ARMI group leader, Professor Susie Nilsson

Congratulations go to ARMI group leader, Susie Nilsson, who recently became a Professor.

In what has been a personal goal for some time, Susie’s ascension to the role of Professor highlights her belief that you can find a happy balance between a career and family life as a scientist.

In an industry that can be difficult for scientists raising a family, Susie is an example that you can be a scientist and also wears other hats.

While she is extremely passionate about her work, stating, “I got into science, and specifically medical research, as I believed that the work we did could make a difference in people’s lives,” she also speaks fondly of the life away from ARMI.

“Outside the lab I am interested in keeping fit, which I do by refereeing basketball and going for runs with my son. I enjoy gardening, renovating my house and spending time with my pet rabbit, Smudge.”

Smudge the rabbit

Professor Nilsson’s personal life may not seem astonishing – but the very fact she can indulge in her favourite past time of “sharing a good glass of wine and a cheese board with my family,” is in itself extraordinary when you realise that she is a highly regarded scientist, a research group leader, and now a Professor. Talk about balance.

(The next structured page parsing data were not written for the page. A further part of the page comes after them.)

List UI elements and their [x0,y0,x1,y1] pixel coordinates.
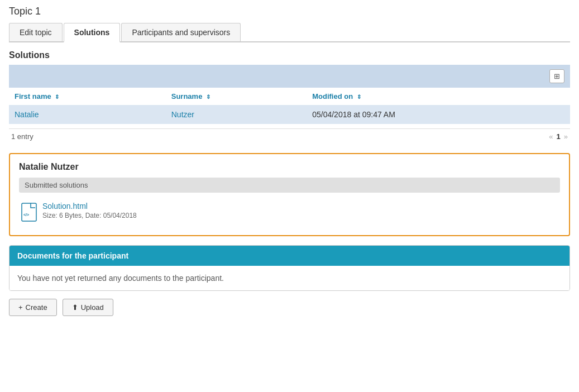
cell-surname[interactable]: Nutzer [166,105,307,124]
sort-icon-first-name: ⇕ [55,94,59,100]
file-info: Solution.html Size: 6 Bytes, Date: 05/04… [42,202,137,219]
solutions-table: First name ⇕ Surname ⇕ Modified on ⇕ Nat… [9,88,570,124]
file-link[interactable]: Solution.html [42,202,137,211]
svg-rect-0 [22,203,36,221]
page-title: Topic 1 [9,6,570,17]
documents-header: Documents for the participant [9,246,570,266]
entry-count: 1 entry [11,132,34,141]
upload-icon: ⬆ [72,303,78,312]
submitted-solutions-bar: Submitted solutions [19,178,560,193]
svg-text:</>: </> [23,213,29,217]
documents-body: You have not yet returned any documents … [9,266,570,290]
solution-file-row: </> Solution.html Size: 6 Bytes, Date: 0… [19,198,560,227]
sort-icon-modified-on: ⇕ [357,94,361,100]
current-page: 1 [557,132,561,141]
cell-first-name[interactable]: Natalie [9,105,166,124]
table-toolbar: ⊞ [9,65,570,88]
sort-icon-surname: ⇕ [206,94,210,100]
columns-toggle-button[interactable]: ⊞ [549,69,564,83]
pagination-row: 1 entry « 1 » [9,128,570,144]
tab-edit-topic[interactable]: Edit topic [9,23,63,41]
col-header-modified-on[interactable]: Modified on ⇕ [307,88,570,105]
action-buttons: + Create ⬆ Upload [9,299,570,316]
cell-modified-on: 05/04/2018 at 09:47 AM [307,105,570,124]
table-row[interactable]: Natalie Nutzer 05/04/2018 at 09:47 AM [9,105,570,124]
tab-participants[interactable]: Participants and supervisors [121,23,241,41]
columns-icon: ⊞ [554,72,560,80]
participant-detail-box: Natalie Nutzer Submitted solutions </> S… [9,153,570,236]
participant-name: Natalie Nutzer [19,162,560,172]
upload-label: Upload [81,303,104,312]
plus-icon: + [18,303,23,312]
create-button[interactable]: + Create [9,299,57,316]
col-header-first-name[interactable]: First name ⇕ [9,88,166,105]
documents-section: Documents for the participant You have n… [9,245,570,291]
next-page-button[interactable]: » [564,132,568,141]
tab-solutions[interactable]: Solutions [64,23,121,42]
col-header-surname[interactable]: Surname ⇕ [166,88,307,105]
file-icon: </> [21,203,37,224]
upload-button[interactable]: ⬆ Upload [63,299,113,316]
file-meta: Size: 6 Bytes, Date: 05/04/2018 [42,212,137,219]
pagination-controls: « 1 » [549,132,568,141]
section-title: Solutions [9,50,570,60]
prev-page-button[interactable]: « [549,132,553,141]
create-label: Create [26,303,47,312]
tabs-container: Edit topic Solutions Participants and su… [9,23,570,42]
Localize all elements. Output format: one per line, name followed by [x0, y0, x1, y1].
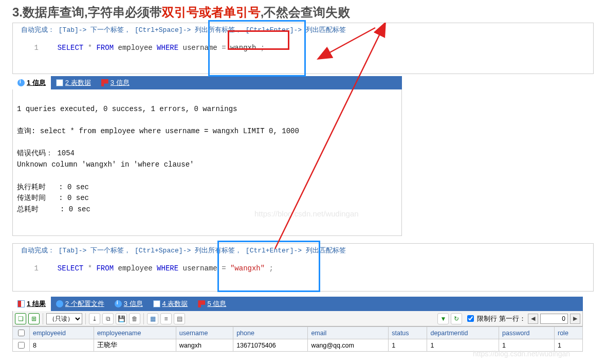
- col-password[interactable]: password: [499, 327, 555, 339]
- watermark-bottom: https://blog.csdn.net/wudingan: [473, 350, 606, 358]
- sql-line-1[interactable]: 1 SELECT * FROM employee WHERE username …: [15, 35, 593, 60]
- first-row-prev-button[interactable]: ◀: [528, 314, 538, 324]
- cell-employeeid[interactable]: 8: [30, 339, 94, 352]
- col-username[interactable]: username: [176, 327, 233, 339]
- limit-rows-checkbox[interactable]: [467, 315, 474, 322]
- autocomplete-hint-2: 自动完成： [Tab]-> 下一个标签， [Ctrl+Space]-> 列出所有…: [15, 245, 593, 256]
- col-employeeid[interactable]: employeeid: [30, 327, 94, 339]
- view-form-button[interactable]: ≡: [160, 313, 172, 324]
- readonly-select[interactable]: （只读）: [46, 313, 82, 324]
- flag-icon: [101, 79, 108, 86]
- sql-editor-2[interactable]: 自动完成： [Tab]-> 下一个标签， [Ctrl+Space]-> 列出所有…: [12, 243, 594, 292]
- output-tabs: 1 信息 2 表数据 3 信息: [12, 76, 402, 89]
- tab-result-1[interactable]: 1 结果: [12, 297, 51, 311]
- delete-button[interactable]: 🗑: [129, 313, 140, 324]
- col-email[interactable]: email: [308, 327, 389, 339]
- row-checkbox[interactable]: [13, 339, 30, 352]
- copy-button[interactable]: ⧉: [102, 313, 114, 324]
- view-grid-button[interactable]: ▦: [147, 313, 158, 324]
- cell-phone[interactable]: 13671075406: [233, 339, 308, 352]
- col-phone[interactable]: phone: [233, 327, 308, 339]
- header-checkbox[interactable]: [13, 327, 30, 339]
- cell-status[interactable]: 1: [389, 339, 427, 352]
- grid-icon: [56, 79, 63, 86]
- tab-profiles[interactable]: 2 个配置文件: [51, 297, 109, 311]
- flag-icon: [198, 300, 205, 307]
- tab-tabledata-2[interactable]: 4 表数据: [148, 297, 193, 311]
- watermark: https://blog.csdn.net/wudingan: [254, 208, 359, 220]
- tab-info-1[interactable]: 1 信息: [12, 76, 51, 89]
- cell-username[interactable]: wangxh: [176, 339, 233, 352]
- cell-employeename[interactable]: 王晓华: [94, 339, 176, 352]
- page-title: 3.数据库查询,字符串必须带双引号或者单引号,不然会查询失败: [0, 0, 606, 23]
- info-icon: [115, 300, 122, 307]
- autocomplete-hint: 自动完成： [Tab]-> 下一个标签， [Ctrl+Space]-> 列出所有…: [15, 24, 593, 35]
- col-status[interactable]: status: [389, 327, 427, 339]
- grid-icon: [153, 300, 160, 307]
- export-button[interactable]: ⤓: [89, 313, 100, 324]
- query-output: 1 queries executed, 0 success, 1 errors,…: [12, 89, 402, 236]
- filter-button[interactable]: ▼: [437, 313, 449, 324]
- first-row-input[interactable]: [540, 314, 568, 324]
- cell-email[interactable]: wang@qq.com: [308, 339, 389, 352]
- save-button[interactable]: 💾: [116, 313, 127, 324]
- results-tabs: 1 结果 2 个配置文件 3 信息 4 表数据 5 信息: [12, 297, 583, 311]
- view-text-button[interactable]: ▤: [174, 313, 185, 324]
- col-departmentid[interactable]: departmentid: [427, 327, 499, 339]
- table-header-row: employeeid employeename username phone e…: [13, 327, 583, 339]
- add-row-button[interactable]: ❏: [15, 313, 26, 324]
- results-toolbar: ❏ ⊞ （只读） ⤓ ⧉ 💾 🗑 ▦ ≡ ▤ ▼ ↻ 限制行 第一行： ◀ ▶: [12, 311, 583, 326]
- col-role[interactable]: role: [554, 327, 582, 339]
- profile-icon: [56, 300, 63, 307]
- sql-line-2[interactable]: 1 SELECT * FROM employee WHERE username …: [15, 256, 593, 281]
- limit-rows-label: 限制行 第一行：: [477, 314, 526, 323]
- tab-info-3[interactable]: 3 信息: [109, 297, 148, 311]
- tab-info-4[interactable]: 5 信息: [193, 297, 231, 311]
- tab-tabledata[interactable]: 2 表数据: [51, 76, 96, 89]
- tab-info-2[interactable]: 3 信息: [96, 76, 135, 89]
- info-icon: [17, 79, 25, 86]
- add-row-inline-button[interactable]: ⊞: [28, 313, 40, 324]
- sql-editor-1[interactable]: 自动完成： [Tab]-> 下一个标签， [Ctrl+Space]-> 列出所有…: [12, 23, 594, 74]
- col-employeename[interactable]: employeename: [94, 327, 176, 339]
- refresh-button[interactable]: ↻: [451, 313, 462, 324]
- grid-icon: [17, 300, 25, 307]
- results-table: employeeid employeename username phone e…: [12, 326, 583, 352]
- first-row-next-button[interactable]: ▶: [570, 314, 580, 324]
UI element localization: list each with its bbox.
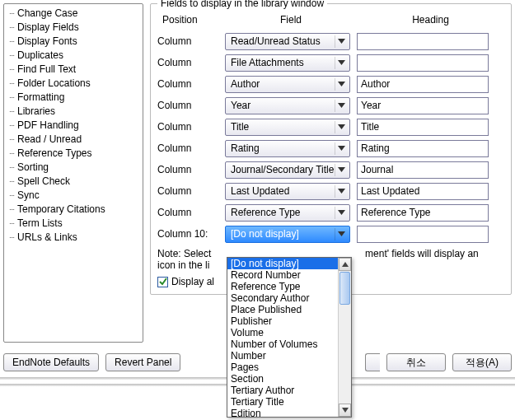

Although Professor Nilsson is proud of her recent accolade, she is aware that her recent accomplishment would have not been possible without the hard work and support of all the members of her research team.

The Nilsson Group

Susie works with an enthusiastic team that focuses on understanding haemopoietic stem cells (HSC). HSCs, which are located in the bone marrow and are responsible for creating billions of new blood cells each day.

The primary focus of the group’s research is to identify the environment where blood stem cells reside. They also want to examine both the blood stem cells and their surrounding microenvironment at a cellular and molecular level.

Furthering our understanding of healthy and diseased blood cells could lead to better prevention, clinical diagnosis and treatment. An example of this is improving bone marrow transplant outcomes for patients with leukaemia by being able to provide a better cell product and promote the generation of new healthy blood cells, while ensuring residual leukaemic cells are irradiated.

It’s an incredibly important area of research that could potentially have significant clinical applications. In fact, Susie’s research goal is to see her work make a difference.

“I would like to see something that I have worked on make it into the clinic. To see research I have been involved in make a difference to people’s lives,” Susie said.

We would also love to see Susie reach her research goal, but for now, let’s acknowledge her for achieving a terrific milestone in her career - congratulations Professor Susie Nilsson.